Uniswap Wins Legal Battle Against Class Action Over Crypto Fraud Claims
Uniswap Labs and its CEO Hayden Adams have successfully defeated a class-action lawsuit that claimed the decentralized exchange facilitated fraudulent activities known as “rug pulls.” A federal judge’s decision on March 2, 2026, dismissed all allegations with prejudice, affirming that the company was not liable for the tokens traded on its platform.
The lawsuit, titled *Risley v. Uniswap Labs*, was initiated in April 2022 by a group of investors including Nessa Risley, who alleged they suffered losses from trading 38 scam tokens on the platform. Plaintiffs argued that Uniswap’s operations enabled fraudulent behavior and violated state consumer protection laws. Their claims sought to hold the developers accountable for third-party scams facilitated by the exchange’s trading interface.
Judge’s Ruling
U.S. District Judge Katherine Polk Failla issued a ruling that found the plaintiffs failed to demonstrate that Uniswap had prior knowledge of the fraudulent tokens traded. The ruling labeled the notion of holding smart contract authors liable for the misuse of their open-source platforms as “illogical.” It emphasized that simply providing a trading interface is insufficient to constitute “substantial assistance” in fraud, a stance similar to that of traditional exchanges in cases involving bad actors.
The court also pointed out that many complaints from victims surfaced only after trades had been executed, indicating that Uniswap did not facilitate fraud intentionally. In addition, the judge noted Uniswap’s proactive measures to warn users about the risks of potential scams through its terms of service and blog posts.
The case had earlier seen federal securities claims dismissed, which were upheld by the Second Circuit Court. Only state-law claims regarding aiding or abetting fraud, consumer protection violations, and unjust enrichment remained, and those too were summarily dismissed by the court.
Market Reaction and Industry Implications
Following the ruling, Uniswap’s native token, UNI, rose sharply by 6%, trading at approximately $3.92 as of March 3, 2026. This increase reflected bolstered confidence among investors regarding Uniswap’s operations and regulatory compliance.
Uniswap’s General Counsel Brian Nistler described the ruling as a “precedent-setting decision for decentralized finance (DeFi).” He highlighted that it establishes a clear boundary that developers are not responsible for the misuse of their open-source protocols by unknown token issuers. This legal precedent could serve as a foundational benchmark for future cases involving decentralized platforms and their users.

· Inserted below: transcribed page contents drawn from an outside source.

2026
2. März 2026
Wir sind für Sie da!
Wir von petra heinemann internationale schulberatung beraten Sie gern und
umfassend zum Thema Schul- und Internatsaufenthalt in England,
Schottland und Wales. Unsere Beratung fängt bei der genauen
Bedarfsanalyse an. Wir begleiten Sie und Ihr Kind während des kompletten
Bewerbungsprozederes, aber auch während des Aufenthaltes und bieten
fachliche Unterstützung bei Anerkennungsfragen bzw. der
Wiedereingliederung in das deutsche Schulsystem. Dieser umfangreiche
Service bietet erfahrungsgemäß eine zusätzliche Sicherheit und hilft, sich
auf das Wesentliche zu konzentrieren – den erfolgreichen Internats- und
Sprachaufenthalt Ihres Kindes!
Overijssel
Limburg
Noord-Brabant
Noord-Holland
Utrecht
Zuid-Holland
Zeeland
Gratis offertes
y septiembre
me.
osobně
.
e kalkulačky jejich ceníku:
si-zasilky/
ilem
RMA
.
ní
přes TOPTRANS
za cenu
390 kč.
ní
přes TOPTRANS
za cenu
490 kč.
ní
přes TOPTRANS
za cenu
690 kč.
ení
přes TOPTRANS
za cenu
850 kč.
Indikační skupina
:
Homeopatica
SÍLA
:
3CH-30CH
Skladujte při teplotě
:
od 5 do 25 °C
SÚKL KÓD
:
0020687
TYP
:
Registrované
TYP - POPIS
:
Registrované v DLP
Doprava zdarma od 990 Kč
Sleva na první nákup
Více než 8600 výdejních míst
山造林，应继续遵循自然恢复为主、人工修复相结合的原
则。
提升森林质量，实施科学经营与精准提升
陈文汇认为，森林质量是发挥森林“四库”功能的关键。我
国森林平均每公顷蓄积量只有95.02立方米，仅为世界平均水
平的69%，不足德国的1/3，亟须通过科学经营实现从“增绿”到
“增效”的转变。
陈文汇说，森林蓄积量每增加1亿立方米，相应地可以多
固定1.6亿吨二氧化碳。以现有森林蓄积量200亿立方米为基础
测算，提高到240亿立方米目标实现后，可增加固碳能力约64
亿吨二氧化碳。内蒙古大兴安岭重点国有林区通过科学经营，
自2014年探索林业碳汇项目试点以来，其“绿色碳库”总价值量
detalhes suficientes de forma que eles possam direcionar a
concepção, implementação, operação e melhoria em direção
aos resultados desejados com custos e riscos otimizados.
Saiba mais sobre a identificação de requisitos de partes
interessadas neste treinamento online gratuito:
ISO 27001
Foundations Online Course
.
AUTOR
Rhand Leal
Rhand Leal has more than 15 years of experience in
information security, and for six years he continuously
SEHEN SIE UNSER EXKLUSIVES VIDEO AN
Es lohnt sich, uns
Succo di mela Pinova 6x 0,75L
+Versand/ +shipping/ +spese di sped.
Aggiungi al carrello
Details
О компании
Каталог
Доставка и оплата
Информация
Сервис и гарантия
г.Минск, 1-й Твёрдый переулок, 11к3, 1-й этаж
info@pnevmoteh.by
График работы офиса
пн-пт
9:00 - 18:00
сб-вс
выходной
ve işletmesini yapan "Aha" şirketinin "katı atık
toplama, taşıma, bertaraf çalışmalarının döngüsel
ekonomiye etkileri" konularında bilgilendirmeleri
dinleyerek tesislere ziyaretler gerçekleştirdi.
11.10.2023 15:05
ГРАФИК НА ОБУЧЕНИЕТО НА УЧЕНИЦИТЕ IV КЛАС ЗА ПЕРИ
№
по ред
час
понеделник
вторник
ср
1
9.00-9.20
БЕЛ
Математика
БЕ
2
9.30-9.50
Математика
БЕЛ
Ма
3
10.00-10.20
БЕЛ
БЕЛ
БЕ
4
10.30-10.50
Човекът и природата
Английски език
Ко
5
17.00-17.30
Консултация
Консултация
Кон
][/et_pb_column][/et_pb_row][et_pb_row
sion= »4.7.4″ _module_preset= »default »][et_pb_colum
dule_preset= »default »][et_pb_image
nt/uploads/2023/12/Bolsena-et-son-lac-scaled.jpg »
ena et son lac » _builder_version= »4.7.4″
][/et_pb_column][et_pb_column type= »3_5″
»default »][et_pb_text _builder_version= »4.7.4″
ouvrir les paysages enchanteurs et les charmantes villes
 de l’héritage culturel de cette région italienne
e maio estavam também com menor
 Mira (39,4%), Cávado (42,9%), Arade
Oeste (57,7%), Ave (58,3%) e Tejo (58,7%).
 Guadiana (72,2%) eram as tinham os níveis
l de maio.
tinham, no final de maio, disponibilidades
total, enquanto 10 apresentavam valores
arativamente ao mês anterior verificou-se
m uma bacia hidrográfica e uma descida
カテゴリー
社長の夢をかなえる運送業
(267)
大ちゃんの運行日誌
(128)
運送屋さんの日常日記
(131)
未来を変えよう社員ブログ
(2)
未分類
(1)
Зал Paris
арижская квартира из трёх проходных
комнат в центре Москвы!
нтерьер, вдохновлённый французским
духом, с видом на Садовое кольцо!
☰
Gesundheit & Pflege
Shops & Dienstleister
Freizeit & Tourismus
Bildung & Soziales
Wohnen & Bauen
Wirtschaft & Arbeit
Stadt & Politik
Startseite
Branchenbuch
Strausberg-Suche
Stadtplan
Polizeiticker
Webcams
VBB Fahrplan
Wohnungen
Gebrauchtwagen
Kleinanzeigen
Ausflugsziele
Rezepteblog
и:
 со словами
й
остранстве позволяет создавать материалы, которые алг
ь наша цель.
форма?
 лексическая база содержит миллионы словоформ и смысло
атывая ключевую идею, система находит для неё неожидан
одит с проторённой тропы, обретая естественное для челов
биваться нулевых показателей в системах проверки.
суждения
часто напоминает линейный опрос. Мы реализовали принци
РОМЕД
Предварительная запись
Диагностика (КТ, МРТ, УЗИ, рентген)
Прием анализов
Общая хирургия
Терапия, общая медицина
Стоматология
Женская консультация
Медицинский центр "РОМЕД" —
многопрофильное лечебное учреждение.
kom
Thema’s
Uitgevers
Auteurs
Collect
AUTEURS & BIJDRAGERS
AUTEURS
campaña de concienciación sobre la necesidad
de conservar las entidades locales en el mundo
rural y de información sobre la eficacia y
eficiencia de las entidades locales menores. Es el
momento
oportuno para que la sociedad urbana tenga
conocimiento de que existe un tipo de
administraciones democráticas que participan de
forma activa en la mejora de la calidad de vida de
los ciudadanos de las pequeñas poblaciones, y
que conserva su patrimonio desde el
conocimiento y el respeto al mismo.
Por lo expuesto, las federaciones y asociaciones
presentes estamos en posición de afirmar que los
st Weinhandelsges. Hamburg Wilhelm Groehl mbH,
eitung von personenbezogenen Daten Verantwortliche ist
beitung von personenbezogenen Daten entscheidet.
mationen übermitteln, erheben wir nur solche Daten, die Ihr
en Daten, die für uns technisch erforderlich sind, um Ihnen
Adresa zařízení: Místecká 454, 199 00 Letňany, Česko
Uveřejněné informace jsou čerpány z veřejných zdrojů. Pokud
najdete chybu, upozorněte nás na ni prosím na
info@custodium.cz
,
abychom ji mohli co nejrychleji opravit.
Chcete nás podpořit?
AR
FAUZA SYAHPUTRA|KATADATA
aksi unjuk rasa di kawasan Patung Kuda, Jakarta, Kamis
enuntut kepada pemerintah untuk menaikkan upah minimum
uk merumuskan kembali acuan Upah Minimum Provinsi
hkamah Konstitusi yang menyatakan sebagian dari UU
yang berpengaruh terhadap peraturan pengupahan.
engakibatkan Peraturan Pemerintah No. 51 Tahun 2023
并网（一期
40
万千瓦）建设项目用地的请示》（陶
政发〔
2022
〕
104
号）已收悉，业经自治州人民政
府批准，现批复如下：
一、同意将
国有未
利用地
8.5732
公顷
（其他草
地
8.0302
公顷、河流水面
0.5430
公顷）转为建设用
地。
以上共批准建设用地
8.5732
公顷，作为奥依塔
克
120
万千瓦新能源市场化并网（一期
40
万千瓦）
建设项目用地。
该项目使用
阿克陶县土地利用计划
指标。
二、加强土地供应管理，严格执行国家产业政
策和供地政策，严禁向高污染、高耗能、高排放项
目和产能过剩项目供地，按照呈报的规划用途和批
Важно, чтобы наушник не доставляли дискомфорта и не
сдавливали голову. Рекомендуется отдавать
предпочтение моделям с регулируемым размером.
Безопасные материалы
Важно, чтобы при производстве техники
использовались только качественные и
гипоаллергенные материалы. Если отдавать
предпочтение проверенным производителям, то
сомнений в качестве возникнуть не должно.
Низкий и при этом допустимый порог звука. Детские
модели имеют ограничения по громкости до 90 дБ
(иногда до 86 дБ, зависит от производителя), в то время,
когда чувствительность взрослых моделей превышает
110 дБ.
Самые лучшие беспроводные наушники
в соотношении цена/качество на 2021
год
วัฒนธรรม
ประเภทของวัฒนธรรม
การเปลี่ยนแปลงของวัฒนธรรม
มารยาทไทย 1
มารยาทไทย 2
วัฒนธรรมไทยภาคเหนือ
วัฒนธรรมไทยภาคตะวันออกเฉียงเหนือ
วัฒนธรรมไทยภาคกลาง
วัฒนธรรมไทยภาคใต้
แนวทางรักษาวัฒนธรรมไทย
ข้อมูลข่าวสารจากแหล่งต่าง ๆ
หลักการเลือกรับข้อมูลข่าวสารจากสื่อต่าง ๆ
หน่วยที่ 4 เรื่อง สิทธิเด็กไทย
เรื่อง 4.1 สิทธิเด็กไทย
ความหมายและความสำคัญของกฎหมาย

While the victory offers clarity for Uniswap, it may have implications for the broader market as regulators continue to consider the responsibilities and liabilities of decentralized exchanges. As scrutiny of cryptocurrency operations intensifies globally, the outcome of this case could influence how regulators craft policies around DeFi operations.
Looking Ahead
As Uniswap celebrates its legal win, the case underscores ongoing tensions between regulatory frameworks and the operational freedoms of DeFi platforms. Legal experts argue that while the ruling is a positive development for Uniswap, ongoing concerns around investor protections and scam risks within the crypto ecosystem remain. The growing complexity of the regulatory landscape might spur future litigation aimed at defining a clearer framework for decentralized platforms.
In light of this ruling, stakeholders in the crypto industry are likely to continue monitoring developments closely, particularly as regulators consider their next steps in crafting comprehensive crypto legislation.